The Legislation That Could Kill Internet Privacy for Good

January 22nd, 2012 by Andy in Patriot Act & The Surveillance State

They’re baaaack. Like an energizer bunny of mendacious stupidity, SOPA-sponsor Lamar Smith has changed tactics, and is now back to pushing provisions of his internet censorship agenda under the guise of protecting Americans from…wait for it…child pornographers. Yes, the new bogeyman with his online 24/7 surveillance act, H.R. 1981 is ostensibly child pornographers, as if *any* such activity like that is legal, and so needs all of these extra-judicial tools of control to stop it. Seems that “Stop Online Piracy” (SOPA) doesn’t resonate with enough people, so now he is resorting to giving private corporations, in conjunction with the government, wide-ranging arbitrary powers over just about any kind of content on the internet under the rubric of it being “The Protecting Children from Internet Pornographers Act of 2011″.
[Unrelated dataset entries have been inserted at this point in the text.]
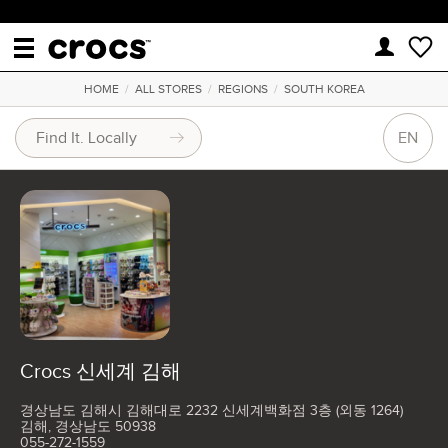
HOME
/
ALL STORES
/
REGIONS
/
SOUTH KOREA
EN
Crocs 신세계 김해
경상남도 김해시 김해대로 2232 신세계백화점 3층 (외동 1264)
김해, 경상남도 50938
055-272-1559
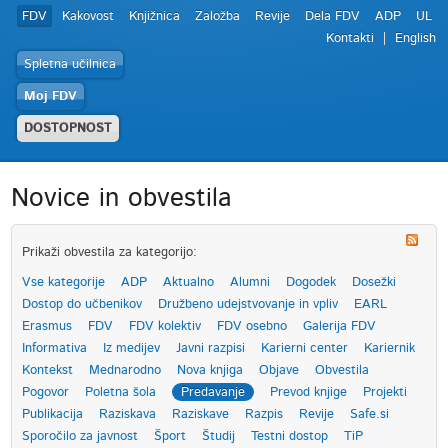
FDV
Kakovost
Knjižnica
Založba
Revije
Dela FDV
ADP
UL
Kontakti
English
Spletna učilnica
Moj FDV
DOSTOPNOST
Novice in obvestila
Prikaži obvestila za kategorijo:
Vse kategorije
ADP
Aktualno
Alumni
Dogodek
Dosežki
Dostop do učbenikov
Družbeno udejstvovanje in vpliv
EARL
Erasmus
FDV
FDV kolektiv
FDV osebno
Galerija FDV
Informativa
Iz medijev
Javni razpisi
Karierni center
Kariernik
Kontekst
Mednarodno
Nova knjiga
Objave
Obvestila
Pogovor
Poletna šola
Predavanje
Prevod knjige
Projekti
Publikacija
Raziskava
Raziskave
Razpis
Revije
Safe.si
Sporočilo za javnost
Šport
Študij
Testni dostop
TiP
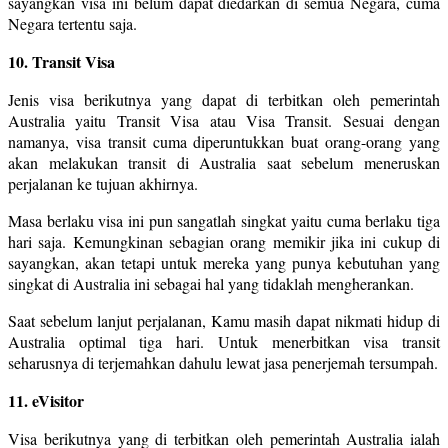
sayangkan visa ini belum dapat diedarkan di semua Negara, cuma
Negara tertentu saja.
10. Transit Visa
Jenis visa berikutnya yang dapat di terbitkan oleh pemerintah
Australia yaitu Transit Visa atau Visa Transit. Sesuai dengan
namanya, visa transit cuma diperuntukkan buat orang-orang yang
akan melakukan transit di Australia saat sebelum meneruskan
perjalanan ke tujuan akhirnya.
Masa berlaku visa ini pun sangatlah singkat yaitu cuma berlaku tiga
hari saja. Kemungkinan sebagian orang memikir jika ini cukup di
sayangkan, akan tetapi untuk mereka yang punya kebutuhan yang
singkat di Australia ini sebagai hal yang tidaklah mengherankan.
Saat sebelum lanjut perjalanan, Kamu masih dapat nikmati hidup di
Australia optimal tiga hari. Untuk menerbitkan visa transit
seharusnya di terjemahkan dahulu lewat jasa penerjemah tersumpah.
11. eVisitor
Visa berikutnya yang di terbitkan oleh pemerintah Australia ialah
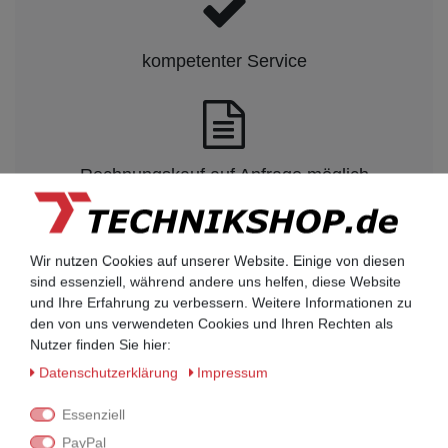
kompetenter Service
Rechnungskauf auf Anfrage möglich
Kauf auf Rechnung nach
Wir nutzen Cookies auf unserer Website. Einige von diesen
vorheriger Absprache möglich.
sind essenziell, während andere uns helfen, diese Website
Behörden, Banken, Firmen, Bestandskunden,
und Ihre Erfahrung zu verbessern. Weitere Informationen zu
öffentliche & staatliche Einrichtungen, Schulen,
den von uns verwendeten Cookies und Ihren Rechten als
Universitäten und Institute können bei uns auf
Nutzer finden Sie hier:
Rechnung bestellen.
Daten­schutz­erklärung
Impressum
Nehmen Sie dazu einfach telefonisch oder per
Email Kontakt mit uns auf.
Essenziell
PayPal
Tracking the private daily behavior of everyone in order to help catch a small number of child criminals is itself the noxious practice of police states. Said an attorney for the Electronic Frontier Foundation: “The data retention mandate in this bill would treat every Internet user like a criminal and threaten the online privacy and free speech rights of every American.” Even more troubling is what the government would need to do in order to access this trove of private information: ask for it.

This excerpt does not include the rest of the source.